Today, I thought I would share a review of a film you may not have seen. There aren’t many people making great movies. But one man who’s made more than his fare share (and had more than his fair share of commercial failures) is David Lynch.
So without further ado here is my review of LOST HIGHWAY.
LOST HIGHWAY (1997)
A jazz saxophonist is (wrongly?) convicted of murdering his wife. He is imprisoned. He wakes up in the morning as a different person, a young mechanic. The authorities are baffled and release him. He becomes involved in an affair with another woman, the wife of a gangster who looks just like the first man’s wife…
What does it mean? Don’t look for straightforward answers. Although it looks like a Hollywood movie, ‘Lost Highway’ is anything but. This is cinema deconstructed. What is a story? What is art? Surface meanings are stripped away and what we are left with is…
Director David Lynch and his co-writer Barry Gifford again create a frustrating, mesmerizing, entertaining, visceral, daring Chinese puzzle of a movie. But the twist here is that the puzzle has no solution. More introverted than epic, it had critics and audiences confused upon its release. Searches for story will disappoint. This is a movie that knows it is a movie and toys with the viewer like a cat with a mouse.
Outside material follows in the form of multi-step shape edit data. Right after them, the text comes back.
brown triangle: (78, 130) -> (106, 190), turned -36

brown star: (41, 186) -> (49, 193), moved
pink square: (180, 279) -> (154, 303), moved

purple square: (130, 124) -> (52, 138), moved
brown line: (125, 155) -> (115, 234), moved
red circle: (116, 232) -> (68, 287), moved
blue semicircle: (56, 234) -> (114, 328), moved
“Lost Highway” also plays with genre, most notably the kind of noir 40s movies that eventaully spawned Hitchcock’s masterpiece “Vertigo”. But “Lost Highway” goes beyond them. The writers are not afraid to let go of plot, drawing attention to the artificiality of a narrative that both illuminates and conceals. This is a movie that pushes the boundaries of cinematic storytelling. Is it intended or not? Does it matter? Like the rest of the film, this only raises questions without answers.
Bill Pullman and Balthazar Getty are the two faces of the same man (or is he?). Patricia Arquette is dazzling as Renee/Alice. But arguably Robert Loggia steals the show with impeccable comic timing as a ridiculously vicious gangster. While Robert Blake gives his last performance as the memorably creepy mystery man with no eyebrows – a typically Lynchian obscure archetype.
I’m not usually a fan of postmodernism, but when it’s done this well I can’t help but like it. With sublime music and excellent performances, this is surely one of Lynch’s most provocative films to date. Well worth seeing.